论文信息 - Enhancing the Performance and Fairness of Shared DRAM Systems with Parallelism-Aware Batch Scheduling

Enhancing the Performance and Fairness of Shared DRAM Systems with Parallelism-Aware Batch Scheduling

Enhancing the Performance and Fairness of Shared DRAM Systems with Parallelism-Aware Batch Scheduling Onur Mutlu Thomas Moscibroda Microsoft Research Abstract In a chip-multiprocessor (CMP) system, the DRAM system is shared among cores. In a shared DRAM system, requests from a thread can not only delay requests from other threads by causing bank/bus/row-buffer conflicts but they can also destroy other threads’ DRAM-bank-level parallelism. Requests whose latencies would otherwise have been overlapped could effectively become serialized. As a result both fairness and system throughput degrade, and some threads can starve for long time periods. This paper proposes a fundamentally new approach to designing a shared DRAM controller that provides quality of service to threads, while also improving system throughput. Our parallelism-aware batch scheduler (PAR-BS) design is based on two key ideas.
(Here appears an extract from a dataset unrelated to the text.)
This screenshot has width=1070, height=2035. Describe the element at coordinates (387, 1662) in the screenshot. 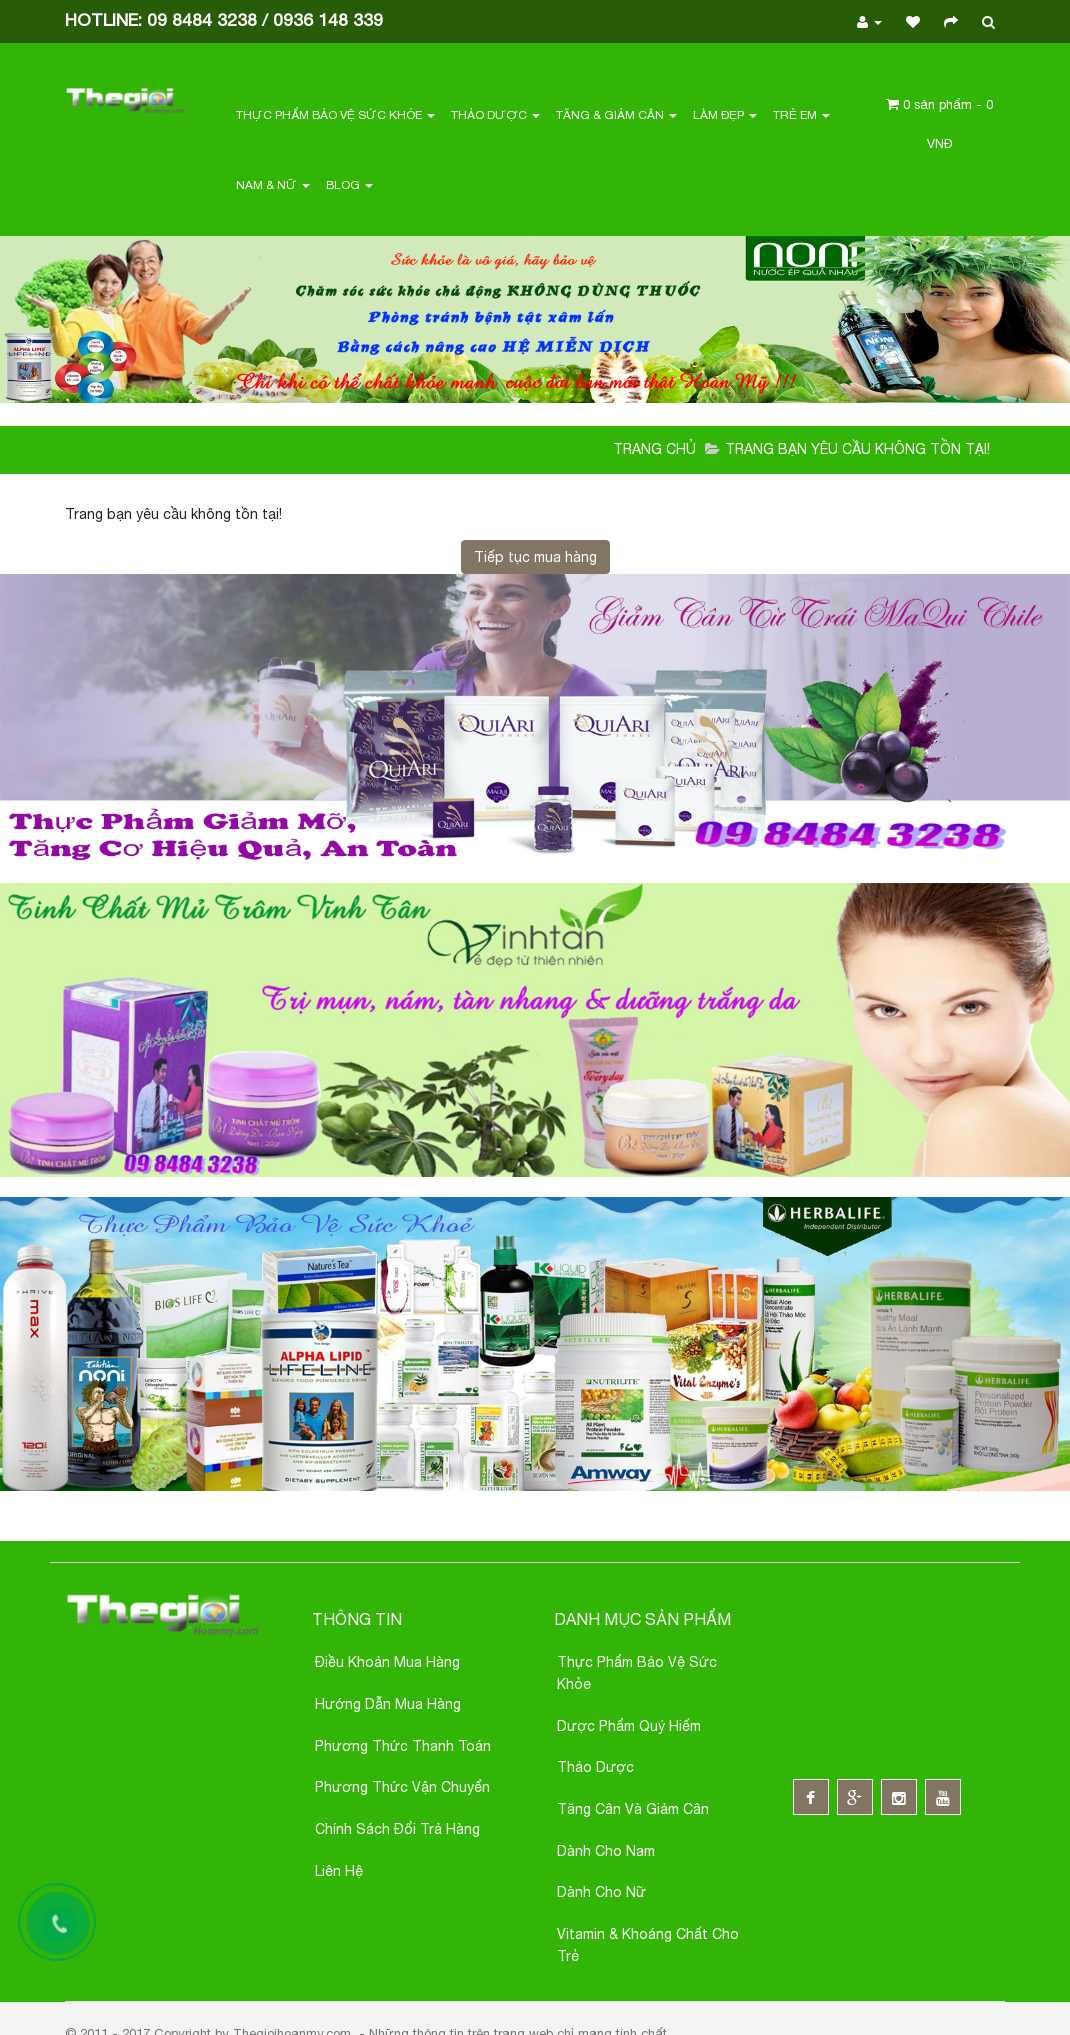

First, PAR-BS processes DRAM requests in batches to provide fairness and to avoid starvation of requests. Second, to optimize system throughput, PAR-BS employs a parallelism-aware DRAM scheduling policy that aims to process requests from a thread in parallel in the DRAM banks, thereby reducing the memory-related stall-time experienced by the thread. PAR-BS seamlessly incorporates support for system-level thread priorities and can provide different service levels, including purely opportunistic service, to threads with different priorities. We evaluate the design trade-offs involved in PAR-BS and compare it to four previously proposed DRAM scheduler designs on 4-, 8-, and 16-core systems. Our evaluations show that, averaged over 100 4-core workloads, PAR-BS improves fairness by 1.11X and system throughput by 8.3% compared to the best previous scheduling technique, Stall-Time Fair Memory (STFM) scheduling. Based on simple request prioritization rules, PAR-BS is also simpler to implement than STFM.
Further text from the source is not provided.